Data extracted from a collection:

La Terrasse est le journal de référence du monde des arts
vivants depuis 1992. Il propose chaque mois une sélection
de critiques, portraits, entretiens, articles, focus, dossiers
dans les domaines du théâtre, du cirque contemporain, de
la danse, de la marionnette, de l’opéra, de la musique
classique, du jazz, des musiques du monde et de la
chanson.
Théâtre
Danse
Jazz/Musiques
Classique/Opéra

Problem to work on: Print exactly the line containing "vivants depuis 1992." and every line after it through the end of the records above, and nothing else.

Response area:
vivants depuis 1992. Il propose chaque mois une sélection
de critiques, portraits, entretiens, articles, focus, dossiers
dans les domaines du théâtre, du cirque contemporain, de
la danse, de la marionnette, de l’opéra, de la musique
classique, du jazz, des musiques du monde et de la
chanson.
Théâtre
Danse
Jazz/Musiques
Classique/Opéra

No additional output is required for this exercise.